I am wondering in data.table
what is the most efficient or cleanest way to select rows based on the occurrence of some column values.
For example, in a 7 column data table, with each value being either 1 or 0, I want all rows where there are exactly 2 values of 1 and 5 values of 0 (1 representing "presence" and 0 "absence").
So far, here is what I am doing, assuming the following data.table
(much bigger, here is just a sample of it)

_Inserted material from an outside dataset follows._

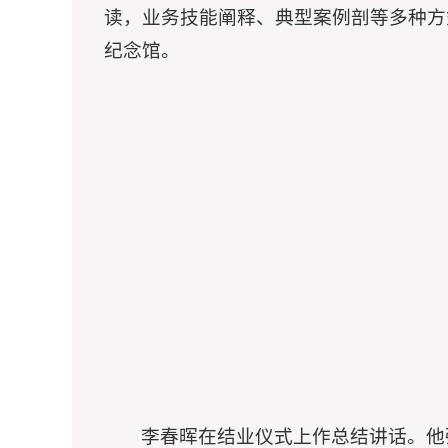
读，业务技能阐释、典型案例剖等多种方
纪念馆。
李春晖在结业仪式上作总结讲话。他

name D2A1.var D2B3.var D3A1.var D4A3.var D5B3.var H2A3.var H4A4.var MA_ancestor.var
Chrom_1;10000034;G;A Chrom_1;10000034;G;A 1 1 1 1 1 1 1 1
Chrom_1;10000035;G;A Chrom_1;10000035;G;A 1 1 1 1 1 1 1 1
Chrom_1;10000042;C;A Chrom_1;10000042;C;A 1 1 1 1 1 1 1 1
Chrom_1;10000051;A;G Chrom_1;10000051;A;G 1 1 1 1 1 1 1 1
Chrom_1;10000070;G;A Chrom_1;10000070;G;A 1 1 1 1 1 1 1 1
Chrom_1;10000084;C;T Chrom_1;10000084;C;T 1 1 1 1 1 1 1 1
Chrom_6;9997224;AT;A Chrom_6;9997224;AT;A 0 0 0 0 0 1 0 1
Chrom_6;9998654;GTGTGTGTT;G Chrom_6;9998654;GTGTGTGTT;G 0 0 0 0 0 0 0 1
Chrom_6;9999553;TTTC;T Chrom_6;9999553;TTTC;T 0 0 0 0 0 0 0 1
and if I want all rows where I have 7 1 and let's say only 1 in D2A1.var and D3A1.var I am doing the following
ALL = DT[DT$MA_ancestor.var == 1 & DT$D2A1.var == 1 &DT$D2B3.var == 1 & DT$D3A1.var == 1 & DT$D4A3.var == 1 &DT$D5B3.var == 1 & DT$H2A3.var == 1 & DT$H4A4.var == 1,]
TWO = DT[DT$MA_ancestor.var == 0 & DT$D2A1.var == 1 &DT$D2B3.var == 0 & DT$D3A1.var == 1 & DT$D4A3.var == 0 &DT$D5B3.var == 0 & DT$H2A3.var == 0 & DT$H4A4.var == 0,]
DFlist=list(TWO, ALL)
DFlong = rbindlist(DFlist, use.names = TRUE, idcol = FALSE)
This returns the expected result and is fast enough. However when having multiple conditions it's a lot of typing and a lot of data.table
creations. Is there a faster, cleaner and more compact way of achieving this?